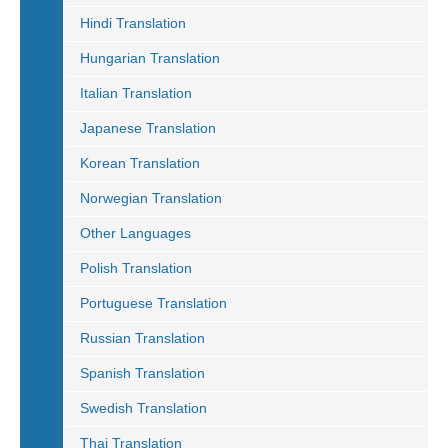
Hindi Translation
Hungarian Translation
Italian Translation
Japanese Translation
Korean Translation
Norwegian Translation
Other Languages
Polish Translation
Portuguese Translation
Russian Translation
Spanish Translation
Swedish Translation
Thai Translation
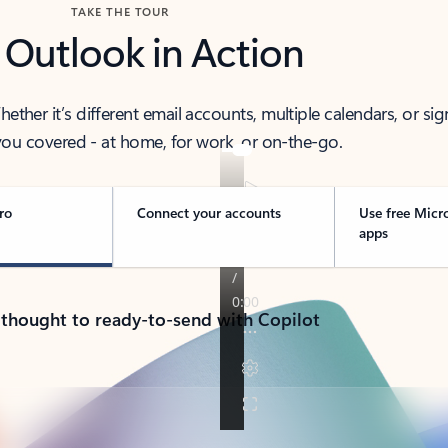
TAKE THE TOUR
 Outlook in Action
her it’s different email accounts, multiple calendars, or sig
ou covered - at home, for work, or on-the-go.
ro
Connect your accounts
Use free Micr
apps
 thought to ready-to-send with Copilot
◆ ◆ ◆ ◆
TASK. Each line above should be set down exactly as written, with pictures excluded.

SOLUTION.
Hindi Translation
Hungarian Translation
Italian Translation
Japanese Translation
Korean Translation
Norwegian Translation
Other Languages
Polish Translation
Portuguese Translation
Russian Translation
Spanish Translation
Swedish Translation
Thai Translation
TAKE THE TOUR
 Outlook in Action
her it’s different email accounts, multiple calendars, or sig
ou covered - at home, for work, or on-the-go.
ro
Connect your accounts
Use free Micr
apps
 thought to ready-to-send with Copilot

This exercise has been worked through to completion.